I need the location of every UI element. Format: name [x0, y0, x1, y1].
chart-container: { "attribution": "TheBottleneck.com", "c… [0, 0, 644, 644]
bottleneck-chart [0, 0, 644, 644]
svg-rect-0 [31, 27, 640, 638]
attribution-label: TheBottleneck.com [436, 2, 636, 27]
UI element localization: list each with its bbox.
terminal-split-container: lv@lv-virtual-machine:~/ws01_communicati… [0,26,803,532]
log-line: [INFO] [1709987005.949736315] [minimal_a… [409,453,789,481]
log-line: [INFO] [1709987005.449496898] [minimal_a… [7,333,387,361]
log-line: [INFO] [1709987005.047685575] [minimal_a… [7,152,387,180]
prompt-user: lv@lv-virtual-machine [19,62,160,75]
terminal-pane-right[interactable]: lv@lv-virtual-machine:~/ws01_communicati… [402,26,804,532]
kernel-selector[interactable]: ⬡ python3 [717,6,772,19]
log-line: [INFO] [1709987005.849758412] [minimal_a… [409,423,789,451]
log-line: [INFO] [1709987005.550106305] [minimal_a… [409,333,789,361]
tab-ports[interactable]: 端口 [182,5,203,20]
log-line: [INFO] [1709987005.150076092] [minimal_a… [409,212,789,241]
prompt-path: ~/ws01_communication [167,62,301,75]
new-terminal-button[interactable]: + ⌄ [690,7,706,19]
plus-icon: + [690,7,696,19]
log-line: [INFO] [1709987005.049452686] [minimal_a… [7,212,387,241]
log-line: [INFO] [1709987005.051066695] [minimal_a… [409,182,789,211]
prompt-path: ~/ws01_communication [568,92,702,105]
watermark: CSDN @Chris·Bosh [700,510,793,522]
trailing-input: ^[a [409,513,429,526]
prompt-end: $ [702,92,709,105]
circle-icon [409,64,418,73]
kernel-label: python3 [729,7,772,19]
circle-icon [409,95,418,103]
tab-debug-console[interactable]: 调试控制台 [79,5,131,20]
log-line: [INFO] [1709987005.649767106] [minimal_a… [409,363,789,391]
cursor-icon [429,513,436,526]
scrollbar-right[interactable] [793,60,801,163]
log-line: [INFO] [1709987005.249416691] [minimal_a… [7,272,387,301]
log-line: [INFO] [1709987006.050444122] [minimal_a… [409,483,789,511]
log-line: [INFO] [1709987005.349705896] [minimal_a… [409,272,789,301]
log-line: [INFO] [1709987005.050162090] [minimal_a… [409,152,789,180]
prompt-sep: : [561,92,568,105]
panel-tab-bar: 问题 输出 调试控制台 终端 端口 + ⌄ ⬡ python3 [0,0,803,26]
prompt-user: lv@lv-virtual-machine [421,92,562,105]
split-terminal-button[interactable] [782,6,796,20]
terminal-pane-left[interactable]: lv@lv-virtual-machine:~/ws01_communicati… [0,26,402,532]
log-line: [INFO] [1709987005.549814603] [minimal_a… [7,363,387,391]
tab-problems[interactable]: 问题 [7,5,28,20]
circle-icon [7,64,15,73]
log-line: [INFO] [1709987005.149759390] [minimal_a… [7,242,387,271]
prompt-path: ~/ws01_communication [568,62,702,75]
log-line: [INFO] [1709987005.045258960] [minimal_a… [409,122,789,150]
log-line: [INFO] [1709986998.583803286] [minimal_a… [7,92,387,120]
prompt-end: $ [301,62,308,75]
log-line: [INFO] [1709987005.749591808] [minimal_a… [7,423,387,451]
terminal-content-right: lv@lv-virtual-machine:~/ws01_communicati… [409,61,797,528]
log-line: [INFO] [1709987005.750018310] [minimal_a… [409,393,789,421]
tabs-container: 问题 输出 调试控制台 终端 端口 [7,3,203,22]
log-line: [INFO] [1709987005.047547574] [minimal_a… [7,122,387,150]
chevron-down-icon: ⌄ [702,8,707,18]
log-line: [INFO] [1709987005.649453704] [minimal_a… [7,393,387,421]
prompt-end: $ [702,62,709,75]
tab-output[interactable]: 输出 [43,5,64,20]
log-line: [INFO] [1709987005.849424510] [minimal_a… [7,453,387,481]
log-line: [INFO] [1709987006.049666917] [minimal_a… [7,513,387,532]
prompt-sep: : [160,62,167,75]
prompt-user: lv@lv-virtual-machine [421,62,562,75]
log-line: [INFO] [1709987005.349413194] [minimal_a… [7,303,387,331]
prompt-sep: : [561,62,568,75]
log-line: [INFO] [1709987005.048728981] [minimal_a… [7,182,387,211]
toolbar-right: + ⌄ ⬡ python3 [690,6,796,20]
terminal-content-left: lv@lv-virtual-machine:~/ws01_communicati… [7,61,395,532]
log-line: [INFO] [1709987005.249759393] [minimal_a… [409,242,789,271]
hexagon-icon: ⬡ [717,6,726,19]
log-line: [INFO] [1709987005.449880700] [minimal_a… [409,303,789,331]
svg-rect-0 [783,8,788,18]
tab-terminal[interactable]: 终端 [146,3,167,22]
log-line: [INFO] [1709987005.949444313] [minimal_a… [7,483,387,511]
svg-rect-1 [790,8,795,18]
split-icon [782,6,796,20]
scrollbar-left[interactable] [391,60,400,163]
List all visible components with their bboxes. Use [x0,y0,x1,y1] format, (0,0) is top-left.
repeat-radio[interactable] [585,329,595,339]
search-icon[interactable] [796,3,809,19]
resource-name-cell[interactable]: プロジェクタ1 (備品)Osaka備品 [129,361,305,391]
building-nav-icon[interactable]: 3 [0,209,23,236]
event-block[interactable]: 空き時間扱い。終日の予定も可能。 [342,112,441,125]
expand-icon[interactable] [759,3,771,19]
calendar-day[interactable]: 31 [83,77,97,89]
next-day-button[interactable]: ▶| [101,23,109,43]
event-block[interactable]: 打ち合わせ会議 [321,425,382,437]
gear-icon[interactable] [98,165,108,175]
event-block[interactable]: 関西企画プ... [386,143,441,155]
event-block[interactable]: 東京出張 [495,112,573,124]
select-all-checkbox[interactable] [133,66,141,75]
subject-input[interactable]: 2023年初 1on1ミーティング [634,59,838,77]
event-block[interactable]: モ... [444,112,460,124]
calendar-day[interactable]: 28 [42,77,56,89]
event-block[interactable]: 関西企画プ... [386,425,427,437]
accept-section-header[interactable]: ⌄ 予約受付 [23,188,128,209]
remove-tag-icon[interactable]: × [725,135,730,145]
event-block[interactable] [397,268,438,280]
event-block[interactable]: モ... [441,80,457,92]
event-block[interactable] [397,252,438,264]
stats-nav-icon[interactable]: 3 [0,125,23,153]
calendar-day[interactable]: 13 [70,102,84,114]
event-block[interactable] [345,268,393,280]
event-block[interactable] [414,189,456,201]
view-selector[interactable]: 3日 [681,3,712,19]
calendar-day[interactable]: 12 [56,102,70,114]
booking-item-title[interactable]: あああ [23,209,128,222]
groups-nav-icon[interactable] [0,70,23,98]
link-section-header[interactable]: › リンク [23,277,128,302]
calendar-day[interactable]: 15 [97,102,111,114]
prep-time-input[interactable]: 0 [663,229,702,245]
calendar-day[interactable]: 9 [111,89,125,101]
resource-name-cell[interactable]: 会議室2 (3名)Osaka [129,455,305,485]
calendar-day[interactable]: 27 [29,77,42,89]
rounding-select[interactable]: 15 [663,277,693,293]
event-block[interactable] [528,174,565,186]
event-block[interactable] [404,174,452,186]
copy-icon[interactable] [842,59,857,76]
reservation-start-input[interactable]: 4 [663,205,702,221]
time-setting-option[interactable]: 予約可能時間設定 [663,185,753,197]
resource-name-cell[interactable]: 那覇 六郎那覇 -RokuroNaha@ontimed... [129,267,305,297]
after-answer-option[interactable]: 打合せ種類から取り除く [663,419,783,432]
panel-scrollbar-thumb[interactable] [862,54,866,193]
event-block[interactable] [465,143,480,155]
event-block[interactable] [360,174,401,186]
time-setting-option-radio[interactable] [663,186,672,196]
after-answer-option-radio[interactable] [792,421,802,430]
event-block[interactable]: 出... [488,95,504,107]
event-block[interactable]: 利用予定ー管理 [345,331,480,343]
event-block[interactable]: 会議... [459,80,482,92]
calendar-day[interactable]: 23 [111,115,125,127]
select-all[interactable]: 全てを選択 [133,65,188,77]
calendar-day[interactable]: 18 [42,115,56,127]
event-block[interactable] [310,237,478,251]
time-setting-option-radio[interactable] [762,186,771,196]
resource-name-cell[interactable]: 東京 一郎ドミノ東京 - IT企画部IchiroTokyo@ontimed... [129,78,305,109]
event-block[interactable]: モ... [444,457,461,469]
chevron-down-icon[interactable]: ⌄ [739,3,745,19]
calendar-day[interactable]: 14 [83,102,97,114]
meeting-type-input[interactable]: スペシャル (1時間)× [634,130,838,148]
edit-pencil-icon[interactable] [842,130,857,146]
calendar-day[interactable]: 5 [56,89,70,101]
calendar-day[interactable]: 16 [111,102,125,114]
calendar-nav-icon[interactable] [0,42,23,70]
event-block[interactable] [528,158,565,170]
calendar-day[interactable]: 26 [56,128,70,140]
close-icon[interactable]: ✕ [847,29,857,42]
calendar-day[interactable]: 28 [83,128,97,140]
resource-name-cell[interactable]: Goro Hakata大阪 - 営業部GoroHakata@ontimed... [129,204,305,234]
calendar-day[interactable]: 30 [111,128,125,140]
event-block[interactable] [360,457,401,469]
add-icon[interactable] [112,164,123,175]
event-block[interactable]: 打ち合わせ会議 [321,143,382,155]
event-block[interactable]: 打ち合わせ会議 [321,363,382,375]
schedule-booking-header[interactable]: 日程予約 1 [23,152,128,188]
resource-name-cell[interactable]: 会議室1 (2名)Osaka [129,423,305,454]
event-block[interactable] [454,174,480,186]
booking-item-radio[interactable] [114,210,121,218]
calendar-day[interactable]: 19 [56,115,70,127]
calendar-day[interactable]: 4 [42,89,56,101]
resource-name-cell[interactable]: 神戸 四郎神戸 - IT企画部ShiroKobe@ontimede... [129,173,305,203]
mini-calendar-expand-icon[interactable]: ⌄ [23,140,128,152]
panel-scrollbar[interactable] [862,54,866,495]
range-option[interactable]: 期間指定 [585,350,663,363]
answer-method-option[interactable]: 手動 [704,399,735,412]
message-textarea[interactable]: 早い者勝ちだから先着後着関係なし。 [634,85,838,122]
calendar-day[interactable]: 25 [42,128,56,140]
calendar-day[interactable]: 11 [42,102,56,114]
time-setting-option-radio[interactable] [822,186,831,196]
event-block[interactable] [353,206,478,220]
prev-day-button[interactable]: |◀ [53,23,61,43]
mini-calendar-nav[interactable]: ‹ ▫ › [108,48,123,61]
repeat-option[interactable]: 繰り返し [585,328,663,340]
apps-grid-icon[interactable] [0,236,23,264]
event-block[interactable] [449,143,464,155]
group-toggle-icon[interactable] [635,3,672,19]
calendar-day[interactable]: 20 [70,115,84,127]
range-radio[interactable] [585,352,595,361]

-- -- --

Only the lines that contain the word "TheBottleneck" should be copied from the material.

chart-container: { "attribution": "TheBottleneck.com", "c… [0, 0, 644, 644]
attribution-label: TheBottleneck.com [436, 2, 636, 27]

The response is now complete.